** Data extract follows **

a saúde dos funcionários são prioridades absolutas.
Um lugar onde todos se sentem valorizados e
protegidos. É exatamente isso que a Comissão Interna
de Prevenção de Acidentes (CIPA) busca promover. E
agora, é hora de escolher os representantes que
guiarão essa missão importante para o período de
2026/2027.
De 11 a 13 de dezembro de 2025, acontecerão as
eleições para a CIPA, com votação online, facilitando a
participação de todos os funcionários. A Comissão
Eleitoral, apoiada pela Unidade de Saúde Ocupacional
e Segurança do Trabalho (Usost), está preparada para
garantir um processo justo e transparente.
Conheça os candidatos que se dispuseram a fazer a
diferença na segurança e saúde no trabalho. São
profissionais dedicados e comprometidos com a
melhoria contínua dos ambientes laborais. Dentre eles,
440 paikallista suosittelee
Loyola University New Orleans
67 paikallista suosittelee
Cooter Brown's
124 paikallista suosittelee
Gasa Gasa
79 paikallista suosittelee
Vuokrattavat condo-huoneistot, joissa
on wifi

** End of Data extract **
** Data extract follows **

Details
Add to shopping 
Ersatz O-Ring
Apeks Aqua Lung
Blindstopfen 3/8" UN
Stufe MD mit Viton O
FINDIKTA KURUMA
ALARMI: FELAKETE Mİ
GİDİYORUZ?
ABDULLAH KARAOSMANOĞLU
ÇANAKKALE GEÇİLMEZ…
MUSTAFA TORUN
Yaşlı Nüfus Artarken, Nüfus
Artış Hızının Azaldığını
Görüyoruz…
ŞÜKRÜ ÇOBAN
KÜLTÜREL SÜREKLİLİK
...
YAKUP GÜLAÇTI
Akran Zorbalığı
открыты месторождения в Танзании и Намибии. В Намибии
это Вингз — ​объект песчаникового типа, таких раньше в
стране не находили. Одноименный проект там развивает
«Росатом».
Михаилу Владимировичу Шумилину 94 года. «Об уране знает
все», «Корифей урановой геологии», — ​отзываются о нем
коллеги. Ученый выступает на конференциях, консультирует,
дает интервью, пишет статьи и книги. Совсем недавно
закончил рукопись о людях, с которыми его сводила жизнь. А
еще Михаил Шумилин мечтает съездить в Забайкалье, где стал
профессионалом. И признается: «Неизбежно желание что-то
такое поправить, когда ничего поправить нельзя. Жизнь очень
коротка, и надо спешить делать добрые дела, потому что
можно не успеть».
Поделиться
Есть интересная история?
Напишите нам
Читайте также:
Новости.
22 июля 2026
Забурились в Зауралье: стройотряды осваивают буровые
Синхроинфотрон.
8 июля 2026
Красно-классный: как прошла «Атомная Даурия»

** End of Data extract **

• [What the task requires] Set down, from the entries above, exactly the lines from the one with "это Вингз —" up to and including the one with "Красно-классный: как прошла", and no other lines.

• [Response to this task]
это Вингз — ​объект песчаникового типа, таких раньше в
стране не находили. Одноименный проект там развивает
«Росатом».
Михаилу Владимировичу Шумилину 94 года. «Об уране знает
все», «Корифей урановой геологии», — ​отзываются о нем
коллеги. Ученый выступает на конференциях, консультирует,
дает интервью, пишет статьи и книги. Совсем недавно
закончил рукопись о людях, с которыми его сводила жизнь. А
еще Михаил Шумилин мечтает съездить в Забайкалье, где стал
профессионалом. И признается: «Неизбежно желание что-то
такое поправить, когда ничего поправить нельзя. Жизнь очень
коротка, и надо спешить делать добрые дела, потому что
можно не успеть».
Поделиться
Есть интересная история?
Напишите нам
Читайте также:
Новости.
22 июля 2026
Забурились в Зауралье: стройотряды осваивают буровые
Синхроинфотрон.
8 июля 2026
Красно-классный: как прошла «Атомная Даурия»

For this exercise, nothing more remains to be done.